Rhuarc en fronça les sourcils de surprise.
— Tu n’as pas reconnu cet événement ? Mais au fond, ça n’a rien d’étonnant, puisque tu n’as pas grandi en écoutant les récits des anciens. Si on en croit ces histoires, entre le début de la Dislocation du Monde et notre entrée dans la Tierce Terre, un seul peuple ne nous a pas attaqués. Et ce même peuple fut le seul à nous laisser libre accès à son eau quand nous en avions besoin. Il nous a fallu longtemps pour découvrir de quel peuple il s’agissait. Hélas, tout cela n’a plus cours. L’accord de paix n’existe plus, parce que les tueurs d’arbre nous ont craché au visage.
— Le Cairhien, dit Rand. Tu parles du Cairhien, d’Avendoraldera et du roi Laman qui a coupé l’Arbre.
— Il a payé ce crime de sa vie, rappela Rhuarc, et nous en avons fini avec les briseurs de serment. (Il jeta un regard en coin à Rand.) Certains d’entre nous, comme Couladin, pensent que nous ne pouvons pas nous fier à quiconque n’est pas un Aiel. C’est en partie pour ça qu’il te déteste. En partie… Il prendra pour des mensonges ce que clament ton visage et ton sang. Ou il fera semblant de penser ainsi.
Rand secoua la tête. Moiraine parlait parfois de la complexité du Lacis d’un Âge, sa Trame tissée par la Roue du Temps avec les vies humaines en guise de fil. Si les ancêtres des Cairhieniens, trois mille ans plus tôt, n’avaient pas partagé l’eau avec les Aiels, le royaume n’aurait jamais eu le droit d’emprunter la route de la Soie à travers le désert des Aiels, une bouture d’Avendesora scellant cet accord. Sans ce symbole du pacte, le roi Laman n’aurait eu aucun arbre à couper. La guerre des Aiels n’aurait en conséquence jamais eu lieu, empêchant que Rand naisse sur un versant du pic du Dragon, soit découvert par Tam puis amené à Deux-Rivières pour y grandir. Combien y avait-il de points d’inflexion semblables ? D’événements susceptibles d’influencer le tissage de la Trame pendant des millénaires ? De milliers d’intersections en générant des milliers d’autres, chacune modifiant la forme et l’orientation de la Trame ? En un sens, Rand était un point d’inflexion vivant, comme Mat et Perrin, pour ce qu’il en savait. Ce qu’ils faisaient ou ne faisaient pas avait des conséquences bien au-delà des années de leur vie – à travers les Âges, probablement.

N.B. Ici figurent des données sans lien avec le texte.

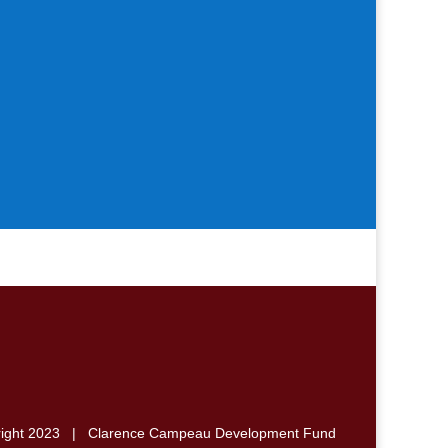
right 2023 | Clarence Campeau Development Fund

Rand regarda Mat qui se traînait sur la pente, appuyé sur sa lance. La tête dans les épaules, il plissait toujours les yeux de douleur.
À quoi a donc pensé le Créateur quand il a fait reposer l’avenir sur les épaules de trois jeunes fermiers ? Mais je ne peux me débarrasser de ce fardeau. Il faudra le porter jusqu’au bout, quel que soit le prix à payer.